Last Modified: Tuesday, December 11, 2012 4:45 PM
NEW ORLEANS (AP) — Louisiana's state-licensed casinos took in $192.9 million from gamblers in November, up from October's total of nearly $185 million, and a strong improvement from the $175.3 million in November 2011, according to figures released by state police Tuesday.
Gamblers lost $28.5 million at the only state-licensed land casino, Harrah's in New Orleans. That was up a bit from $28.4 million in October. It was a 36 percent improvement over the $21 million the casino won in November 2011.
The state's 13 riverboat casinos took in a total of just under $132.7 million in November, up from $126 million in October and $124.6 million in November 2011.
The slot casinos at the state's four horse race tracks — Delta Downs at Vinton, Harrah's Louisiana Downs at Bossier City, Evangeline Downs in St. Landry Parish and The Fair Grounds in New Orleans — collected $31.7 million in November, up from $30.4 million in October and $29.7 million for November of last year.
The Baton Rouge market, where the L'Auberge casino opened in September to become the third riverboat in the area, saw the biggest jump in gambling income over last year's November total. The three boats took in $23 million this past November, compared to $22.7 million last month and only $14 million when two boats operated there in November 2011. The success of L'Auberge — it was the leader in the market with $11 million in winnings last month — was coming at least in part at the expense of the other two.

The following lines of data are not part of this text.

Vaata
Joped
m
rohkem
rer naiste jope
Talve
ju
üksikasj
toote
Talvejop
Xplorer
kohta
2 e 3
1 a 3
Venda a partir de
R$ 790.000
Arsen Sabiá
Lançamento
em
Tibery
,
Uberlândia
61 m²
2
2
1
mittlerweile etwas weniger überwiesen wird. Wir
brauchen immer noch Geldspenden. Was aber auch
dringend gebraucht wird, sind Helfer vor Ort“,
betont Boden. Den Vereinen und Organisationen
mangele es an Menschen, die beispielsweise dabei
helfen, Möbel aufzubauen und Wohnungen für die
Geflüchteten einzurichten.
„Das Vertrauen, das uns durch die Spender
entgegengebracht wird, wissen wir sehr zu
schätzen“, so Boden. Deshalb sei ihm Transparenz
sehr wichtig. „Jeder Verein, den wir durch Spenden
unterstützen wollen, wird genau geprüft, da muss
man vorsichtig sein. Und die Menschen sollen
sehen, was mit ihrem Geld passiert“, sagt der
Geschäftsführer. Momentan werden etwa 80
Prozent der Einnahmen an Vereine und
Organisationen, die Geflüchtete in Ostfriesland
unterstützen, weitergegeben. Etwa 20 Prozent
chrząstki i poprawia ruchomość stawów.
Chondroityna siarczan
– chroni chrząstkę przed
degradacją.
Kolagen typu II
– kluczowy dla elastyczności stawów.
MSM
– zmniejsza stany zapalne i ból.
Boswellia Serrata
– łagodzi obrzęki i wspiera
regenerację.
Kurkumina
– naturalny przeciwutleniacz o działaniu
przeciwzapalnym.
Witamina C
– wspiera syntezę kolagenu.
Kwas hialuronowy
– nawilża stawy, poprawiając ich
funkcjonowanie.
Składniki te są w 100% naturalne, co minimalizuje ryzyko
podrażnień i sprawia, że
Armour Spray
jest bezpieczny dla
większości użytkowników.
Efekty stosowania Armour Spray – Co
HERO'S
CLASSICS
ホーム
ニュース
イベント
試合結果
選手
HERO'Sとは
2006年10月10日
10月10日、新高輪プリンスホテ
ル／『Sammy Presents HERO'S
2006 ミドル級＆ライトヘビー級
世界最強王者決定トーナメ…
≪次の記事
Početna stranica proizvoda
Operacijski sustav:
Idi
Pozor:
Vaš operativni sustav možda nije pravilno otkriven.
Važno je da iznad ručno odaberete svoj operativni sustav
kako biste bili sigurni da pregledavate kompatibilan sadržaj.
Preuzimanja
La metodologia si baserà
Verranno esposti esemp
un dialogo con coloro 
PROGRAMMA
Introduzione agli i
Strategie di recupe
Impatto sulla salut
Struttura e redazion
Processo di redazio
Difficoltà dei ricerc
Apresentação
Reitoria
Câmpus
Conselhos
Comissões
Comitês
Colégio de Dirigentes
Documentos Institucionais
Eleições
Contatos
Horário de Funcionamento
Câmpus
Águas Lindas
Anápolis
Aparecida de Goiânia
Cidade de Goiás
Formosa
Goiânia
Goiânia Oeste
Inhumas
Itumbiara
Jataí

The Belle of Baton Rouge was down 3.7 percent from the November 2011 figure; the Hollywood Baton Rouge, down more than 26 percent.
The most robust riverboat casino market in the state was the five-boat Shreveport-Bossier area, where gamblers dropped nearly $51.4 million last month. It was followed by the Lake Charles market, where the two boats took in $35.3 million; the Baton Rouge market with $23 million and three New Orleans area riverboats with a combined $22.9 million.
The Louisiana State Police figures do not include Indian reservation casinos in Louisiana, which are not required to report their winnings to the public.